If WIDTH and HEIGHT are specified (in CSS pixels) in an IMG tag, and the actual dimensions of an image (in image pixels) are different, the browser will stretch or shrink the image (choosing the right number of device pixels) to fit it into the specified size. The CSS standard specifies that there are 96 CSS pixels per inch. Some modern computers have higher resolution screens: for example, an Apple MacBook Pro with "Retina" screen has about 220 device pixels per inch.

To make an image look sharper on computers with a higher-resolution display

Save the image with twice the number of image pixels, and then in the IMG tag specify WIDTH and HEIGHT half the image's pixel size. On a high resolution screen, a modern browser will try to display the image to fit in the specified space... and it will use the "extra" pixels. On a lower resolution screen, the browser will have to discard three pixels for each one it displays, and the image won't look as sharp. Use the SRCSET attribute to tell the browser to load a version of an image with more pixels only if the display can use the pixels.

Advice on stretching and shrinking

Asking a browser to stretch a picture by putting a number in the WIDTH or HEIGHT that is bigger than the picture's actual size in pixels will often cause an ugly blurry mess. Don't do it, unless you are stretching a 1x1 pixel graphic to make a bar chart.

If you use a graphic editor to shrink a picture, discarding some pixels, remember to Sharpen after you resize. Try different sharpening tools to get the best effect: in Photoshop I use "Smart Sharpen."


I make my standard pattern into two Actions, one for landscape pictures and one for portrait, and invoke the macro after Lens Correction, cropping, and Curves. If I like the result, I'm done. If not, I go back to Open in the history window, and do the steps one at a time, inserting variations and experimenting.

Other Things to Try


Some pictures scanned from film look washed out and are improved by increasing the color saturation and constrast a little.


You can select just part of your image and apply different corrections to individual parts.
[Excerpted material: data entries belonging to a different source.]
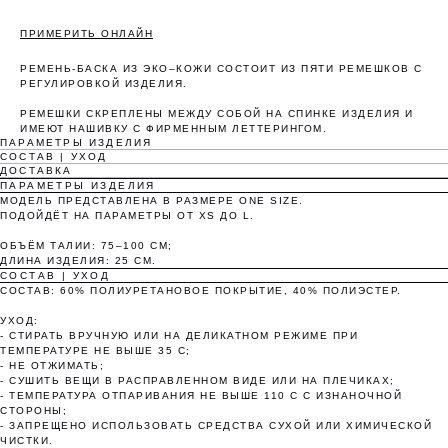
ПРИМЕРИТЬ ОНЛАЙН
РЕМЕНЬ-БАСКА ИЗ ЭКО–КОЖИ СОСТОИТ ИЗ ПЯТИ РЕМЕШКОВ С
Оплата частями
РЕГУЛИРОВКОЙ ИЗДЕЛИЯ.
РЕМЕШКИ СКРЕПЛЕНЫ МЕЖДУ СОБОЙ НА СПИНКЕ ИЗДЕЛИЯ И
ИМЕЮТ НАШИВКУ С ФИРМЕННЫМ ЛЕТТЕРИНГОМ.
ПАРАМЕТРЫ ИЗДЕЛИЯ
СОСТАВ | УХОД
ДОСТАВКА
ПАРАМЕТРЫ ИЗДЕЛИЯ
Оплатите сегодня 25% стоимости покупки
МОДЕЛЬ ПРЕДСТАВЛЕНА В РАЗМЕРЕ ONE SIZE.
картой любого банка, остальное — тремя
ПОДОЙДЁТ НА ПАРАМЕТРЫ ОТ XS ДО L.
платежами раз в две недели.
ОБЪЁМ ТАЛИИ: 75–100 СМ;
ДЛИНА ИЗДЕЛИЯ: 25 СМ.
СОСТАВ | УХОД
Оплата
Через 2
Через 4
Через 6
СОСТАВ: 60% ПОЛИУРЕТАНОВОЕ ПОКРЫТИЕ, 40% ПОЛИЭСТЕР.
сегодня
недели
недели
недель
УХОД:
25%
25%
25%
25%
- СТИРАТЬ ВРУЧНУЮ ИЛИ НА ДЕЛИКАТНОМ РЕЖИМЕ ПРИ
ТЕМПЕРАТУРЕ НЕ ВЫШЕ 35 С;
- НЕ ОТЖИМАТЬ;
- СУШИТЬ ВЕЩИ В РАСПРАВЛЕННОМ ВИДЕ ИЛИ НА ПЛЕЧИКАХ;
Без комиссий и переплат
- ТЕМПЕРАТУРА ОТПАРИВАНИЯ НЕ ВЫШЕ 110 С С ИЗНАНОЧНОЙ
СТОРОНЫ;
- ЗАПРЕЩЕНО ИСПОЛЬЗОВАТЬ СРЕДСТВА СУХОЙ ИЛИ ХИМИЧЕСКОЙ
Как обычная оплата картой
ЧИСТКИ.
One of the Photoshop advice sites cautions that this may produce pictures that look unnatural: human perception is quite sensitive to mismatches between parts of a picture that should have the same illumination.


For scanned pictures, sometimes it helps to use the Filter/Noise/Despeckle filter before sharpening. Most other filters besides the sharpening filters will make the picture look interesting, and worse than the original.

Other Controls

Channels and layer masking are a mystery to me. I've never found a way to use them to improve a picture. Easy to make a picture look worse though, in many different ways.


I used to use Photoshop to make thumbnail images of pictures for web galleries. I switched to ImageMagick, a powerful package that contains many useful picture whacking tools: in particular, it provides the convert command, which I use as follows:

convert -geometry 60 blah.jpg ../thumbs/blah.jpg

assuming it's a landscape-oriented picture. "60" is the width in image pixels. For a portrait-orientation picture, use "x60". convert has many more options.

Non-Graphic Users

Some users run with images disabled or are unable to see pictures. It is a courtesy to these users to provide enough text that they can at least navigate your page, and to use ALT and TITLE tags and descriptive text to allow them to get your message.


There's plenty of information on the Web about preparing graphics for online use. Use a search engine to look for it.

Vincent Flanders has a useful list of links to information about graphics on his Web Pages that Suck.